As I’ve already stated, I’m working on this so I may not be the best person to give advice. But here goes. Rushing to find your character is one thing. You can make a bold decision as to who you are but the beauty is when you allow it to seep out, like a balloon with the tiniest of holes. Choosing who you are at the top of the scene is essential but you don’t have to let the audience or even your fellow improvisers in on all the gory details. It’s like in life. You don’t introduce yourself to someone and start with, “I was born at 11:50 pm on August 22nd, 1979. It was a hot summer night and…” (Incidentally, I was.) The greatest characters are discovered along the way. Much of it can actually be discovered by you on stage. You surprise yourself as much as you surprise others. As long as you have an initial strong choice the rest of the character will follow and if done so in a careful pace makes it that much more compelling.
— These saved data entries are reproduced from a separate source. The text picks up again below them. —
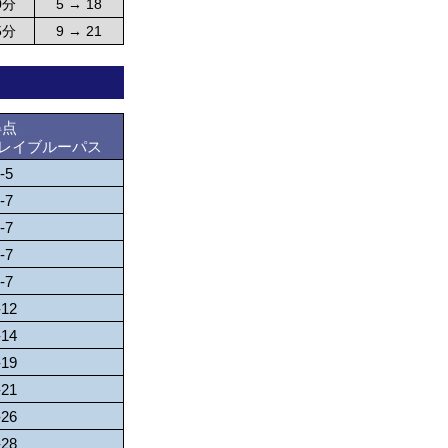
0分
5 → 18
5分
9 → 21
得点
ブレイブルーパス
-5
‐7
‐7
‐7
‐7
-12
‐14
‐19
‐21
‐26
‐28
Silence and breathing go hand and hand. It’s hard to make a noise while breathing in. Keeping this in mind, allow a bit of silence in between your responses. Don’t rush to always answer. The longer you pause the more we understand about this character. As my friend Clifton Highfield says, play at the pace of life. Think about your response before responding. Don’t answer every question. If you brush past a question or answer with an exasperated look we learn even more about who you are. There’s also a great game called 10 seconds of silence that really helps start you off on a slower pace. The way it works? You begin the scene with 10 seconds of silence. This allows you to get a foothold on your location often by space work. It also gives you a moment to really check in with your scene partner, but remember to hold onto your character and not just drop it for something that would work with their choices. Often the best choices are those that are counter intuitive to what your scene partner is doing.
This is what I’ve learned so far. It’s a struggle to attempt these techniques after having improvised for awhile but I feel that it’ll only make me a stronger, competent improviser.